I haven't been able to make sense out of this either. Can someone please explain?
Dave


----------



## Tony Wells

When the quill (the shiny part that extends out when drilling) is dropped out of the main housing, it should represent a cylinder that is square (perpendicular) to the table, and parallel with the ways that support the knee. So, use a mag base on the table to hold the indicator, point it against the quill. It doesn't have to be a 1" travel indicator, but those are the most common in the shop. Also, it doesn't need to be engaged by the "100 thousandths". Just some zero point. With the indicator pointed against the lower end of the quill, crank the knee up.

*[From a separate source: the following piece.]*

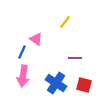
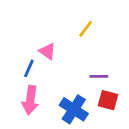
red square: (84, 85) -> (108, 100), moved

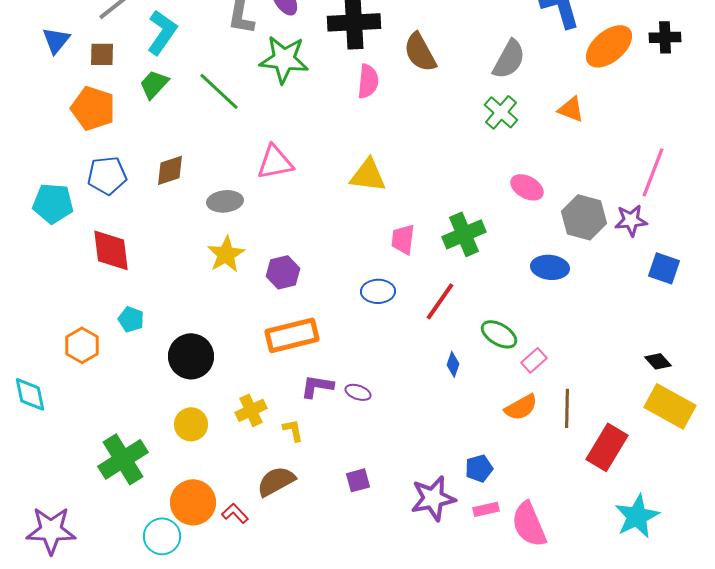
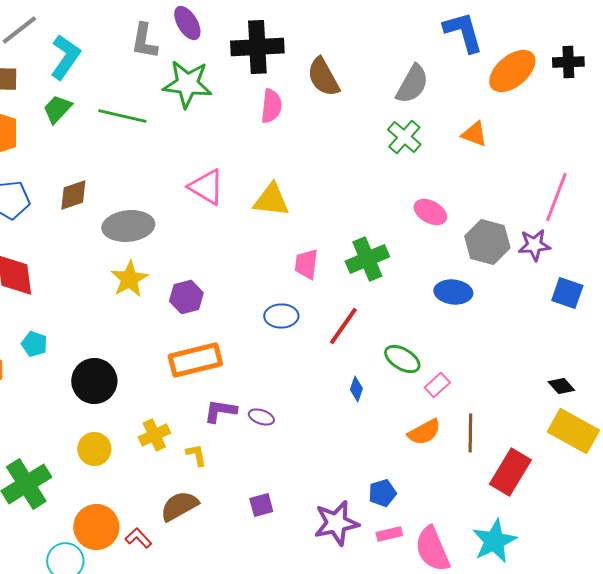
green line: (219, 91) -> (122, 116), turned -30
pink triangle: (275, 162) -> (206, 187), moved, turned 42
gray ellipse: (225, 201) -> (128, 226), size x1.4
cyan star: (637, 516) -> (494, 541), moved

This runs the indicator up the side of the quill cylinder. If it is parallel with the knee ways, it should be square with the table. In reality, this isn't going to be as accurate as a real sweep, IMO. Also, this should be done on the right or left side of the quill, and the front or back. If either is out of square, it will affect the process on the other axis, which is why I see no real improvement over the standard sweep, or tram, for those who prefer that term.

I can probably take a picture or two later if needed.


----------



## Pacer

I agree with Tony -- While Ive never tried this method, thinking about it seems theres little end difference than a doing a sweep -- and, I dunno, I think I'd just feel more confident in a sweep.... 

But, as with so many things, there are different ways to get results ....


----------



## DMO

Okay, thanks Tony. That clears it up for me, I wasn't even seeing it before. It does seem like some cases might require a few repeats to get it right.
Dave


----------